To better frame interventions for non-English speakers and diverse communities, the team also held focus groups in partnership with PEN America and a suite of nonprofit groups. Those discussions led the team to develop videos and materials in multiple languages and account for differences in news-gathering sources and habits. 

After conducting focus groups, the team tested interventions in two studies. One recruited respondents via an online survey company, while the other made materials available as part of free public workshops advertised by PEN America. Participants in both groups showed improvements in using digital literacy skills, such as lateral reading, after the interventions. But participants that were reached by trusted community groups — rather than through the more generic online survey —  showed the most success. That result suggested that the types of interventions were as important as the level of trust in the messenger that delivered them. 

“Our community matters. It’s a key resource in our resilience to misinformation,” said Hancock. “That was a huge finding.”

 

A Shift to AI 

As the research team shifts into the next phase of their work focused on AI, they are acutely aware of the ways that rapid AI innovation has sharpened the challenges that exist online. Cyber thieves use AI to craft convincing new scams. Generative AI makes it exceedingly easy for anyone to create deepfake images that are difficult to distinguish from the real thing. As tools grow more sophisticated, users face an uphill battle in separating true from false. 

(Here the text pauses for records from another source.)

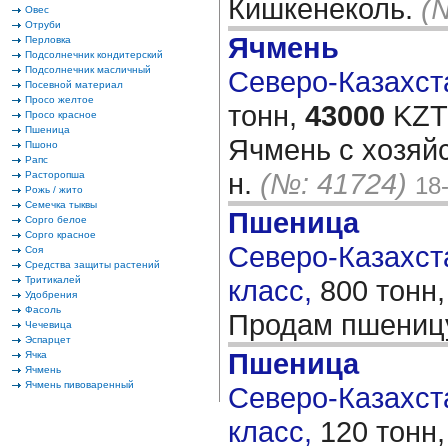
Кишкенеколь.
(
Овес
Отруби
Ячмень
Перловка
Подсолнечник кондитерский
Подсолнечник масличный
Северо-Казахста
Посевной материал
Просо желтое
тонн,
43000
KZT/
Просо красное
Пшеница
Ячмень с хозяй
Пшоно
Рапс
н.
(№: 41724)
Расторопша
18
Рожь / жито
Семечка тыквы
Пшеница
Сорго белое
Сорго красное
Северо-Казахста
Соя
Средства защиты растений
Тритикалей
класс,
800 тонн
Удобрения
Фасоль
Продам пшени
Чечевица
Эспарцет
Пшеница
Ячка
Ячмень
Ячмень пивоваренный
Северо-Казахста
класс,
120 тонн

“It's not something where you can say hey, just look for more fingers. If there's too many fingers, then it's AI,” said Hancock, referring to a common mistake made by earlier AI models: generating images of hands with too many digits. “That might have been true in 2024, but not in 2026. So we're trying to think about what it takes to develop more adaptive skills that people can use.”

Working with several of the same partners, including the American Library Association and MediaWise, the team is in the early stages of developing new models and ideas for those skills. They will rely at least in part on what they learned about digital literacy interventions. Lateral searching, for instance, can help identify dubious information. If a video shows inflammatory material, Hancock said, users can attempt to discern its validity by looking at other materials featuring the same person and asking themselves, “Does this content appear to be in line with their previous work or publications?”

Trust will play a central role here too, Hancock said. Different people come to AI with different impressions and skepticism about the technology, and algorithms have already been shown to perpetuate bias. Interventions will need to consider these perspectives to reach users effectively.   

Artificial intelligence has the potential to supercharge challenges associated with digital life, including the digital divide, said Fangjing Tu, a postdoctoral scholar on Hancock’s team. But in addition to helping users avoid the negative implications of AI, the team wants to empower people to use it for their own benefit. 

“AI has … created new risk while also creating more unequal opportunity cost for different populations. That's why addressing AI literacy can be very important,” says Tu.

Researchers hope their success with digital literacy will foreshadow similar results with interventions specifically focused on AI. “My sense is we should be doing a lot more of this research,” said Jigsaw’s Goldberg of digital literacy interventions. “The initial work just scratched the surface, yet it revealed pretty remarkable results.”